**Exercise prompt:** Say how many lines in the data hold "Daten". Nothing else belongs in the answer.

**Source records:**
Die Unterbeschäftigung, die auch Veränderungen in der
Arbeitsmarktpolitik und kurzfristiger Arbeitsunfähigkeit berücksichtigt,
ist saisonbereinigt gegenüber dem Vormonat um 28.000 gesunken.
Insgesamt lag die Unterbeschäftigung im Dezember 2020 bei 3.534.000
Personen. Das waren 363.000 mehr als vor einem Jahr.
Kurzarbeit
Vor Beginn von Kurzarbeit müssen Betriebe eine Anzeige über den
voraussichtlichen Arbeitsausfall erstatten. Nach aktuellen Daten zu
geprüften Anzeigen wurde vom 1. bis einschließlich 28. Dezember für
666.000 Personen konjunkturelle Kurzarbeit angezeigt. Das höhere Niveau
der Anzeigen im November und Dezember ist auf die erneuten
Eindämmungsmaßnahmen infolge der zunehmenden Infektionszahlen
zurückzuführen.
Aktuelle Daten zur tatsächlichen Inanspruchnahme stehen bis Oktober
---
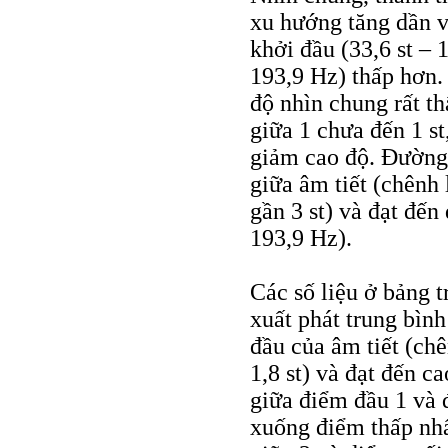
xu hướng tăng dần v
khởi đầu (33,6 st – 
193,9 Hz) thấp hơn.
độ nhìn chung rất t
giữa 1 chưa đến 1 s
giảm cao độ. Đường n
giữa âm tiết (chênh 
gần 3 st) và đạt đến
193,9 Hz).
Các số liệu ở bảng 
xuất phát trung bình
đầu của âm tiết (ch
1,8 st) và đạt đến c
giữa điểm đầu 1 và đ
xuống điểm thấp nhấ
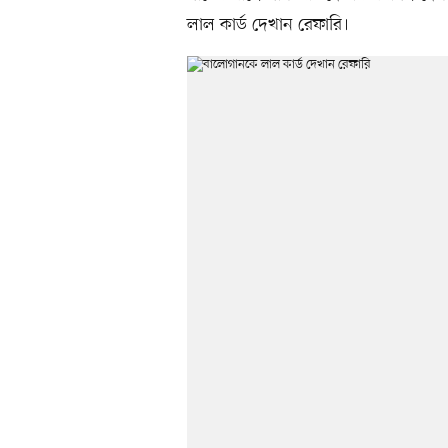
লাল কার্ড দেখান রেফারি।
==
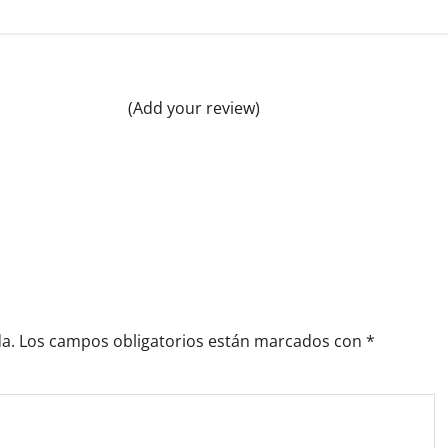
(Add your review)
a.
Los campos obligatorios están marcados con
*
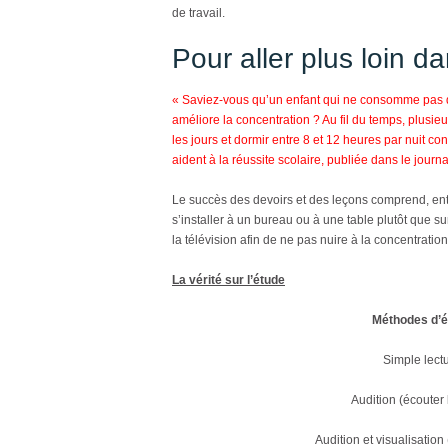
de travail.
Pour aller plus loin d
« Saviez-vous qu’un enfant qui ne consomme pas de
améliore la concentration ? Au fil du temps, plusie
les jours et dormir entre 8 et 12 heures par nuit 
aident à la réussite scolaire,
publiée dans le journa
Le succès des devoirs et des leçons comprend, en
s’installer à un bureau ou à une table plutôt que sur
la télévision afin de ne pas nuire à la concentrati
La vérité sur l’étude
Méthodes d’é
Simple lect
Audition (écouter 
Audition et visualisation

**Solution for this problem:** 2